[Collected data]
__________________________________________________

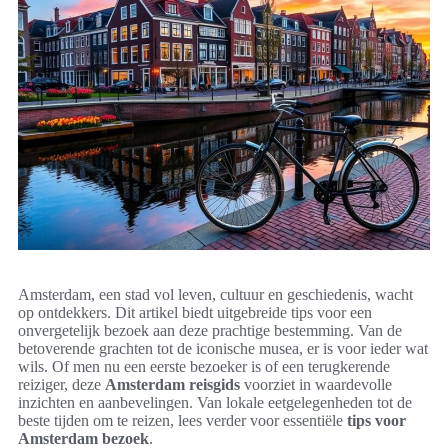
Amsterdam, een stad vol leven, cultuur en geschiedenis, wacht
op ontdekkers. Dit artikel biedt uitgebreide tips voor een
onvergetelijk bezoek aan deze prachtige bestemming. Van de
betoverende grachten tot de iconische musea, er is voor ieder wat
wils. Of men nu een eerste bezoeker is of een terugkerende
reiziger, deze
Amsterdam reisgids
voorziet in waardevolle
inzichten en aanbevelingen. Van lokale eetgelegenheden tot de
beste tijden om te reizen, lees verder voor essentiële
tips voor
Amsterdam bezoek
.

__________________________________________________

What you have to do ▸ In the records above, find every line containing the word "tips" and show it.

Solution ▸
op ontdekkers. Dit artikel biedt uitgebreide tips voor een
tips voor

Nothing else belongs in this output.